What you have to do.
The records beneath should be printed exactly, and the pictures are to be left out.

========

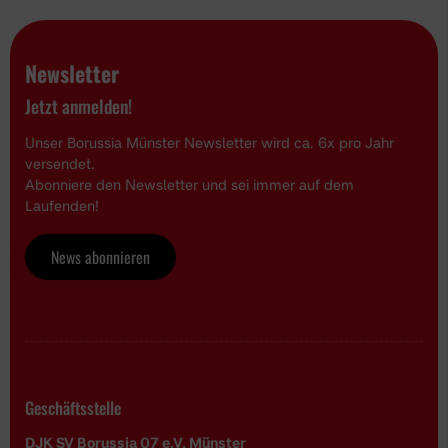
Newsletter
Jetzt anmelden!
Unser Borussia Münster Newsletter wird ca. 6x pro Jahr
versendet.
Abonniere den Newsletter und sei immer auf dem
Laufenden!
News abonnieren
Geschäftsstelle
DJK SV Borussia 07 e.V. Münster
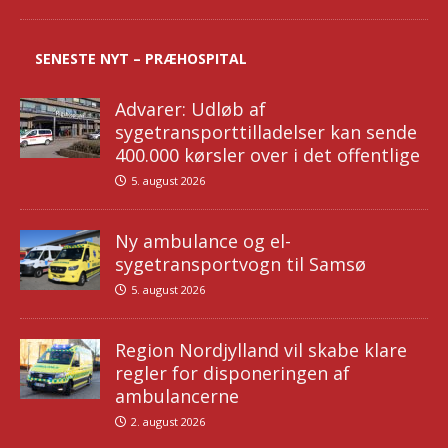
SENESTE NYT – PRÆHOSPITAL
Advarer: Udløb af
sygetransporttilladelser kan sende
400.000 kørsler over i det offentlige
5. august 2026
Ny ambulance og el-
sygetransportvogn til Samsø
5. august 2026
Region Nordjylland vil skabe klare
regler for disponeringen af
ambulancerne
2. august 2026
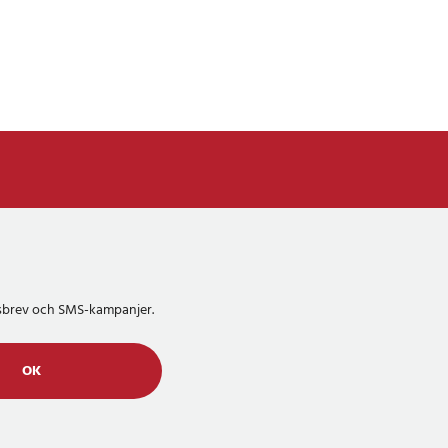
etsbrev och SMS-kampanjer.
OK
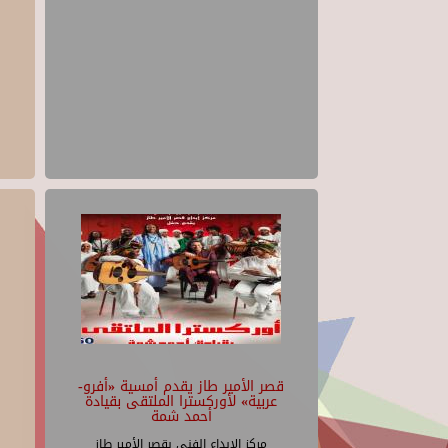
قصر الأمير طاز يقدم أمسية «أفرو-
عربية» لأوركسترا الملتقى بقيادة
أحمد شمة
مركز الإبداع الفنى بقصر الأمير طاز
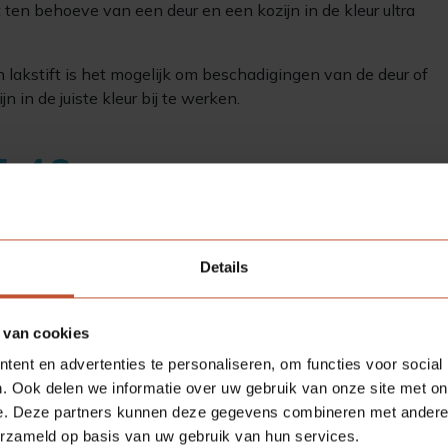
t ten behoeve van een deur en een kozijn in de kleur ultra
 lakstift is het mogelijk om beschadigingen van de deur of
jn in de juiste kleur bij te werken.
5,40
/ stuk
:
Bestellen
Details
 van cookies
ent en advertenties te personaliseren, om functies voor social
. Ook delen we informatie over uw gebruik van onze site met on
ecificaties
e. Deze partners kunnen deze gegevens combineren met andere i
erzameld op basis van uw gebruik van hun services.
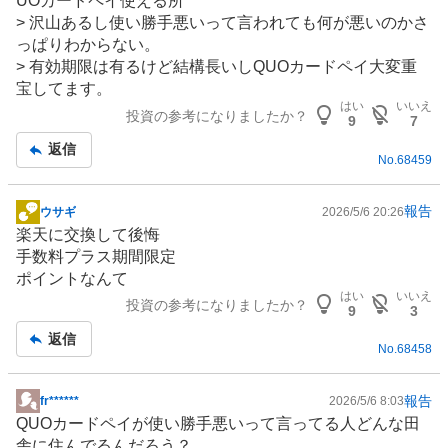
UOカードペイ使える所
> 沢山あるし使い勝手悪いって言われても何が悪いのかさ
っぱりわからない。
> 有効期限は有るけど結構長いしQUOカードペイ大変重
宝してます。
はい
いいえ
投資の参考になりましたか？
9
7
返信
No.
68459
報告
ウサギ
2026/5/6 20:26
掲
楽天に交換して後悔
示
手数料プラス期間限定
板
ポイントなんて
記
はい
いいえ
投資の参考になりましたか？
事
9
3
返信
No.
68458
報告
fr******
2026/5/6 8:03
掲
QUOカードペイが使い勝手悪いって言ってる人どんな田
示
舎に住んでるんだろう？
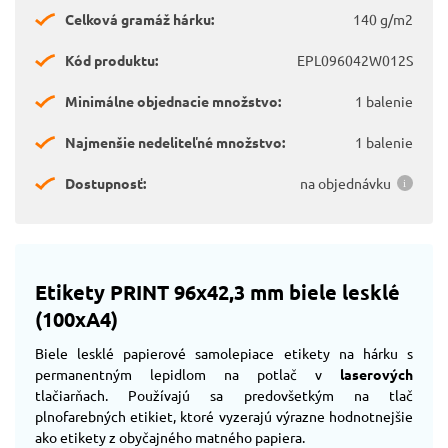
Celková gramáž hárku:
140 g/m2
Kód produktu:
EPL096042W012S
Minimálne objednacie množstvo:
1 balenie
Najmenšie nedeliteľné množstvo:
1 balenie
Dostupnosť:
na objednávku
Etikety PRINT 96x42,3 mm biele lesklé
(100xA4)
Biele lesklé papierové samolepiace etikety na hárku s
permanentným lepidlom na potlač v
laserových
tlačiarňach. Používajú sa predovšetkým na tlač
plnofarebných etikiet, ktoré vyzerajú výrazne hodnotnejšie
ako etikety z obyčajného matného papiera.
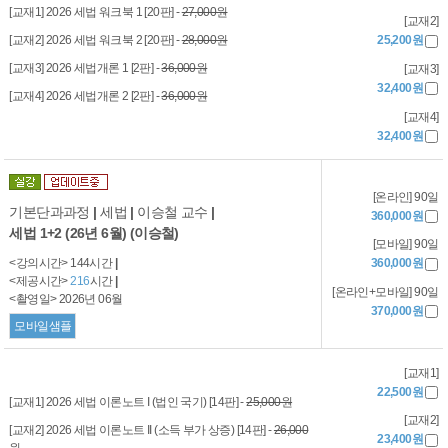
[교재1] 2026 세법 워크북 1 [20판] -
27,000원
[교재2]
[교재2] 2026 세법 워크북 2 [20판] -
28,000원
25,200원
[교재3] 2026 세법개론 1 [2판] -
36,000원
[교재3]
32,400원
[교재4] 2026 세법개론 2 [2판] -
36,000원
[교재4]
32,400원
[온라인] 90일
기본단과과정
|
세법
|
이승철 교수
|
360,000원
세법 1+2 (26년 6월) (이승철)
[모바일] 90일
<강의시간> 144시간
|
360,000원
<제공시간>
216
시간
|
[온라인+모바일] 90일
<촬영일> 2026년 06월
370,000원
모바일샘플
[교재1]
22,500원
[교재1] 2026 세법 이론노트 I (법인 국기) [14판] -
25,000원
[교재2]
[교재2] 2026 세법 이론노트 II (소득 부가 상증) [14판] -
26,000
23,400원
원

========

Result.
Newsletter
Jetzt anmelden!
Unser Borussia Münster Newsletter wird ca. 6x pro Jahr
versendet.
Abonniere den Newsletter und sei immer auf dem
Laufenden!
News abonnieren
Geschäftsstelle
DJK SV Borussia 07 e.V. Münster
SENESTE NYT – PRÆHOSPITAL
Advarer: Udløb af
sygetransporttilladelser kan sende
400.000 kørsler over i det offentlige
5. august 2026
Ny ambulance og el-
sygetransportvogn til Samsø
5. august 2026
Region Nordjylland vil skabe klare
regler for disponeringen af
ambulancerne
2. august 2026
etsbrev och SMS-kampanjer.
OK
قصر الأمير طاز يقدم أمسية «أفرو-
عربية» لأوركسترا الملتقى بقيادة
أحمد شمة
مركز الإبداع الفنى بقصر الأمير طاز
t ten behoeve van een deur en een kozijn in de kleur ultra
 lakstift is het mogelijk om beschadigingen van de deur of
jn in de juiste kleur bij te werken.
5,40
/ stuk
:
Bestellen
Details
 van cookies
ent en advertenties te personaliseren, om functies voor social
. Ook delen we informatie over uw gebruik van onze site met on
ecificaties
e. Deze partners kunnen deze gegevens combineren met andere i
erzameld op basis van uw gebruik van hun services.
UOカードペイ使える所
> 沢山あるし使い勝手悪いって言われても何が悪いのかさ
っぱりわからない。
> 有効期限は有るけど結構長いしQUOカードペイ大変重
宝してます。
はい
いいえ
投資の参考になりましたか？
9
7
返信
No.
68459
報告
ウサギ
2026/5/6 20:26
掲
楽天に交換して後悔
示
手数料プラス期間限定
板
ポイントなんて
記
はい
いいえ
投資の参考になりましたか？
事
9
3
返信
No.
68458
報告
fr******
2026/5/6 8:03
掲
QUOカードペイが使い勝手悪いって言ってる人どんな田
示
舎に住んでるんだろう？
Celková gramáž hárku:
140 g/m2
Kód produktu:
EPL096042W012S
Minimálne objednacie množstvo:
1 balenie
Najmenšie nedeliteľné množstvo:
1 balenie
Dostupnosť:
na objednávku
Etikety PRINT 96x42,3 mm biele lesklé
(100xA4)
Biele lesklé papierové samolepiace etikety na hárku s
permanentným lepidlom na potlač v
laserových
tlačiarňach. Používajú sa predovšetkým na tlač
plnofarebných etikiet, ktoré vyzerajú výrazne hodnotnejšie
ako etikety z obyčajného matného papiera.
[교재1] 2026 세법 워크북 1 [20판] -
27,000원
[교재2]
[교재2] 2026 세법 워크북 2 [20판] -
28,000원
25,200원
[교재3] 2026 세법개론 1 [2판] -
36,000원
[교재3]
32,400원
[교재4] 2026 세법개론 2 [2판] -
36,000원
[교재4]
32,400원
[온라인] 90일
기본단과과정
|
세법
|
이승철 교수
|
360,000원
세법 1+2 (26년 6월) (이승철)
[모바일] 90일
<강의시간> 144시간
|
360,000원
<제공시간>
216
시간
|
[온라인+모바일] 90일
<촬영일> 2026년 06월
370,000원
모바일샘플
[교재1]
22,500원
[교재1] 2026 세법 이론노트 I (법인 국기) [14판] -
25,000원
[교재2]
[교재2] 2026 세법 이론노트 II (소득 부가 상증) [14판] -
26,000
23,400원
원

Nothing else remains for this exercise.